Czech industrial companies reported a 5 percent decrease in orders. Together with other East European countries, namely Latvia, Slovakia, Hungary, Rumania and Slovenia, the Czech Republic faces a prospect of the crisis hitting the second bottom.
The industry is slowing down also in the West, but orders are still growing in most of the countries, including Germany, France, and Great Britain. Among the old EU member states, as expected, Greece, Spain and Ireland are reporting problems, however these are different problems than those faced by new EU members from the East.
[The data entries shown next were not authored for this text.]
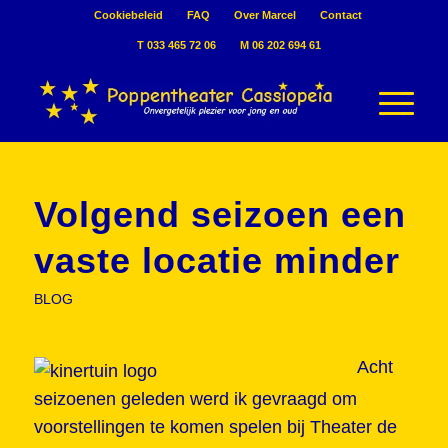
Cookiebeleid
FAQ
Over Marcel
Contact
T 033 465 72 06
M 06 202 694 61
Volgend seizoen een
vaste locatie minder
BLOG
Acht
seizoenen geleden werd ik gevraagd om
voorstellingen te komen spelen bij Theater de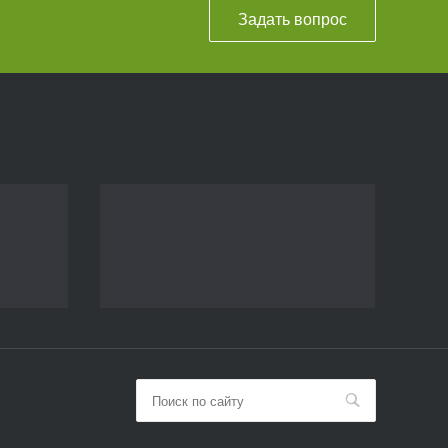
Задать вопрос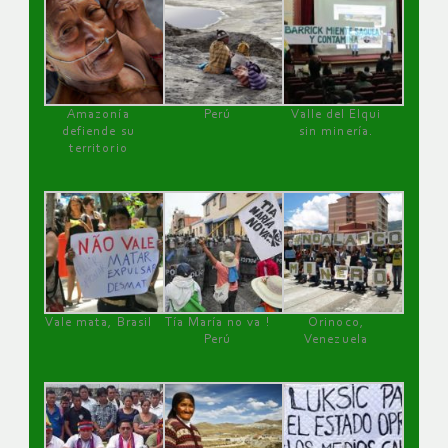
Amazonía
Perú
Valle del Elqui
defiende su
sin minería.
territorio
Vale mata, Brasil
Tía María no va !
Orinoco,
Perú
Venezuela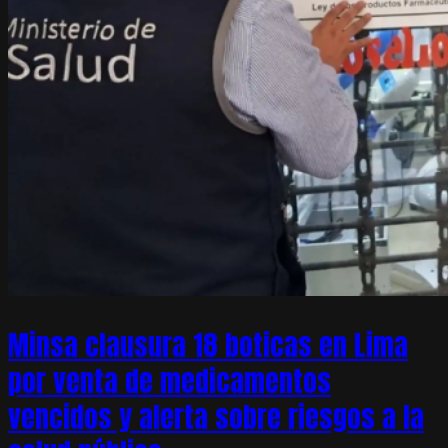
Minsa clausura 18 boticas en Lima
por venta de medicamentos
vencidos y alerta sobre riesgos a la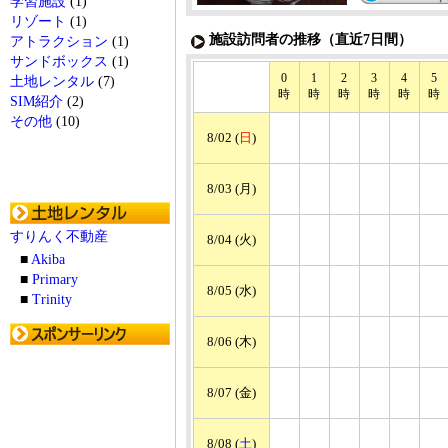
学習施設
(1)
リゾート
(1)
施設訪問者の推移（直近7日間）
アトラクション
(1)
サンドボックス
(1)
0
1
2
3
4
5
土地レンタル
(7)
時
時
時
時
時
時
SIM紹介
(2)
その他
(10)
8/02 (
日
)
8/03 (月)
すりんく不動産
8/04 (火)
■
Akiba
■
Primary
8/05 (水)
■
Trinity
8/06 (木)
8/07 (金)
8/08 (
土
)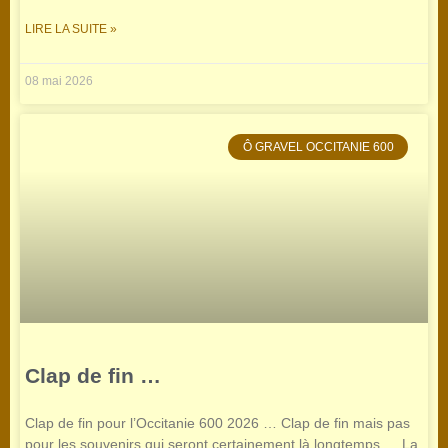
LIRE LA SUITE »
08 mai 2026
Ô GRAVEL OCCITANIE 600
Clap de fin …
Clap de fin pour l’Occitanie 600 2026 … Clap de fin mais pas
pour les souvenirs qui seront certainement là longtemps … La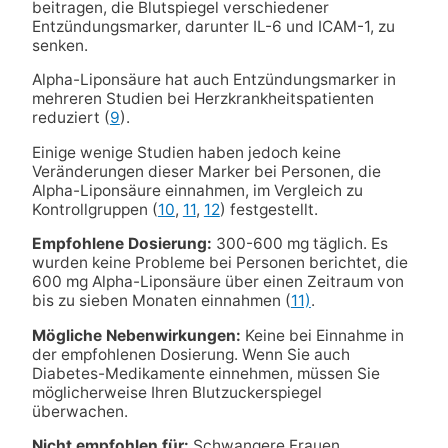
beitragen, die Blutspiegel verschiedener
Entzündungsmarker, darunter IL-6 und ICAM-1, zu
senken.
Alpha-Liponsäure hat auch Entzündungsmarker in
mehreren Studien bei Herzkrankheitspatienten
reduziert (
9
).
Einige wenige Studien haben jedoch keine
Veränderungen dieser Marker bei Personen, die
Alpha-Liponsäure einnahmen, im Vergleich zu
Kontrollgruppen (
10
,
11
,
12
) festgestellt.
Empfohlene Dosierung:
300-600 mg täglich. Es
wurden keine Probleme bei Personen berichtet, die
600 mg Alpha-Liponsäure über einen Zeitraum von
bis zu sieben Monaten einnahmen (
11)
.
Mögliche Nebenwirkungen:
Keine bei Einnahme in
der empfohlenen Dosierung. Wenn Sie auch
Diabetes-Medikamente einnehmen, müssen Sie
möglicherweise Ihren Blutzuckerspiegel
überwachen.
Nicht empfohlen für:
Schwangere Frauen.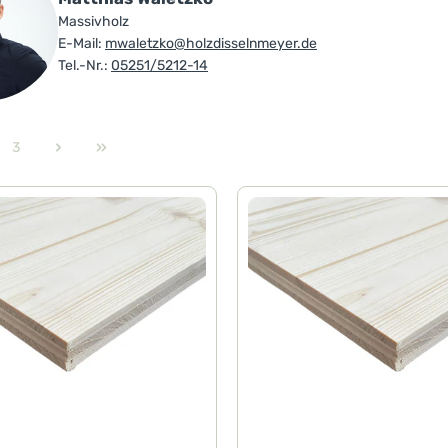
Massivholz
E-Mail:
mwaletzko@holzdisselnmeyer.de
Tel.-Nr.:
05251/5212-14
3
e
Seite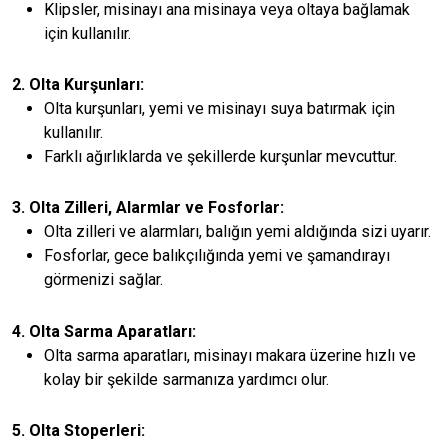
Klipsler, misinayı ana misinaya veya oltaya bağlamak
için kullanılır.
2. Olta Kurşunları:
Olta kurşunları, yemi ve misinayı suya batırmak için
kullanılır.
Farklı ağırlıklarda ve şekillerde kurşunlar mevcuttur.
3. Olta Zilleri, Alarmlar ve Fosforlar:
Olta zilleri ve alarmları, balığın yemi aldığında sizi uyarır.
Fosforlar, gece balıkçılığında yemi ve şamandırayı
görmenizi sağlar.
4. Olta Sarma Aparatları:
Olta sarma aparatları, misinayı makara üzerine hızlı ve
kolay bir şekilde sarmanıza yardımcı olur.
5. Olta Stoperleri: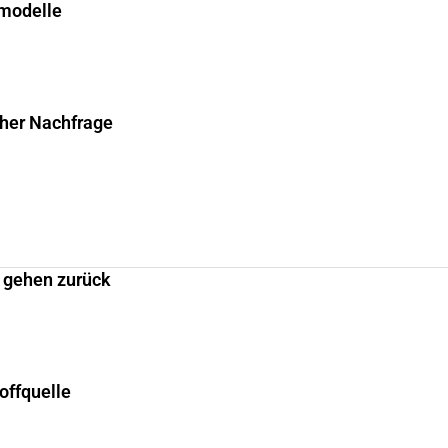
smodelle
cher Nachfrage
 gehen zurück
offquelle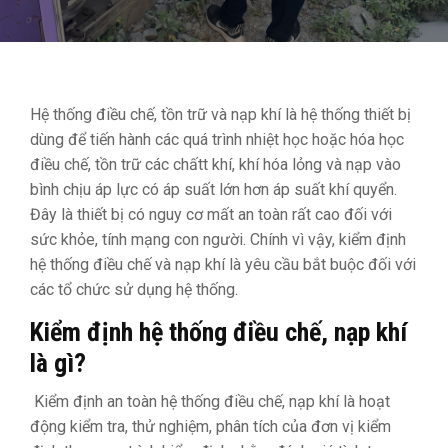
Hệ thống điều chế, tồn trữ và nạp khí là hệ thống thiết bị
dùng để tiến hành các quá trình nhiệt học hoặc hóa học
điều chế, tồn trữ các chấtt khí, khí hóa lỏng và nạp vào
bình chịu áp lực có áp suất lớn hơn áp suất khí quyển.
Đây là thiết bị có nguy cơ mất an toàn rất cao đối với
sức khỏe, tính mạng con người. Chính vì vậy, kiểm định
hệ thống điều chế và nạp khí là yêu cầu bắt buộc đối với
các tổ chức sử dụng hệ thống.
Kiểm định hệ thống điều chế, nạp khí
là gì?
Kiểm định an toàn hệ thống điều chế, nạp khí là hoạt
động kiểm tra, thử nghiệm, phân tích của đơn vị kiểm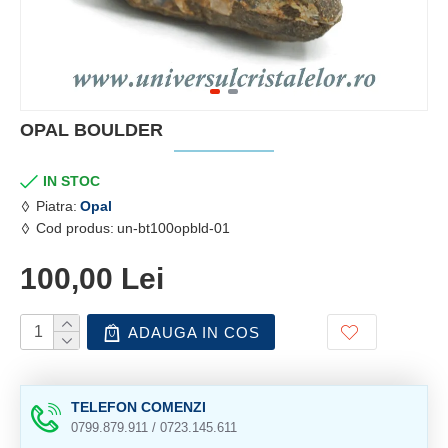
OPAL BOULDER
IN STOC
Piatra:
Opal
Cod produs:
un-bt100opbld-01
100,00 Lei
ADAUGA IN COS
TELEFON COMENZI
0799.879.911 / 0723.145.611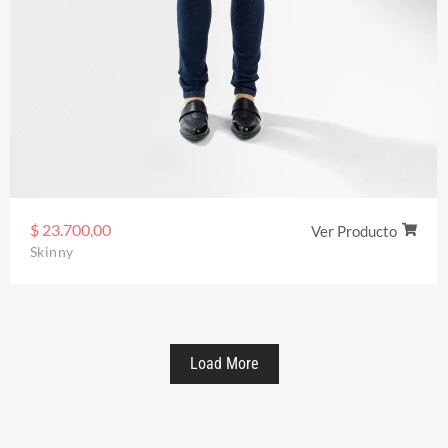
$
23.700,00
Ver Producto
Skinny
Load More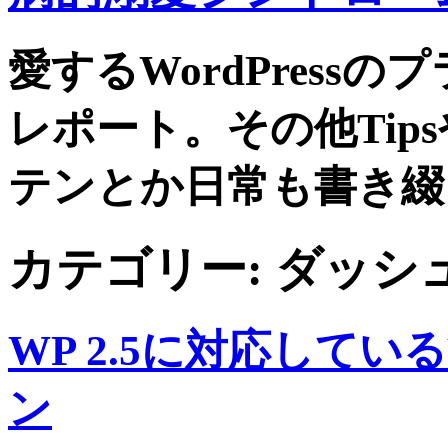
愛するWordPress
レポート。その他Tip
テンとか日常も書き綴
カテゴリー:
ダッシ
WP 2.5に対応して
ン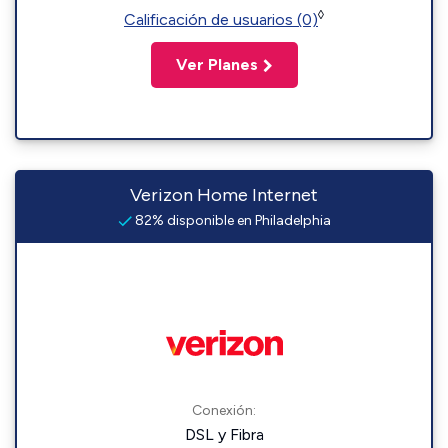
◊
Calificación de usuarios (0)
Ver Planes
Verizon Home Internet
82% disponible en Philadelphia
Conexión:
DSL y Fibra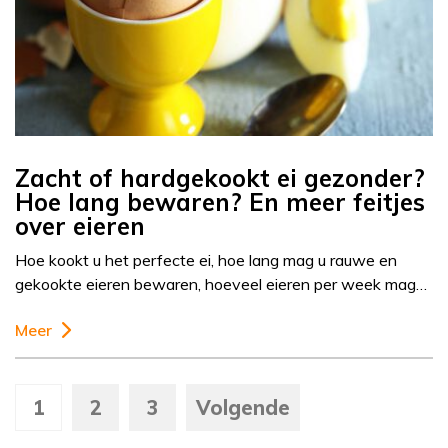
Zacht of hardgekookt ei gezonder?
Hoe lang bewaren? En meer feitjes
over eieren
Hoe kookt u het perfecte ei, hoe lang mag u rauwe en
gekookte eieren bewaren, hoeveel eieren per week mag…
Meer
1
2
3
Volgende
The troubled economies of the euro-zone periphery haven't started to recover from the 2009 crisis yet, so their way out of the crisis can be best described by the letter "L".
Who will help this time?
In 2008, industrial orders data gave a different picture. The industrial activity was slowly decreasing in Germany and other developed countries of North-Western Europe, including Scandinavia.
At the end of summer, orders fell dramatically, dragging along the East European countries which had not been experiencing any problems until then.
Back then, the Czech industry suffered from the economic fall of Germany, but at the end, the proximity to the industrial giant paid off. Germans supported industrial output by the famous car scrappage scheme and started to recover from the crisis already in the first half of 2009. Czechs and some other East European countries benefited from the scheme as well, and eventually followed the German economic rise.
Waiting for another impulse
This time, the industrial slow-down starts first in Eastern Europe. Two years ago, German economist and expert on crises Günther Schnabl warned that East European countries should not rely on their ability to export their way out of the crisis as East Asian countries did when hit by a crisis in 1997.
Countries such as Korea, Philippines, Indonesia, Malaysia, or Thailand were selling their products to America, China and Japan, in addition they also traded with each other.
On the contrary, the countries of Eastern Europe depend solely on one market. The absolute majority of their products are imported by old EU members, which also provide almost all investment.
"Countries such as the Czech Republic, Hungary or Bulgaria have no own growth model, they are waiting for growth impulses to come from the West," pointed out Schnabl.
But after the car scrappage scheme and slow economic recovery in the last year, no new impulse is seen coming from the West.
However, if the expected drop in industrial orders in fall this year doesn't take place, the possibility of the Czech economic crisis having the "W" shape does not necessarily have to materialize.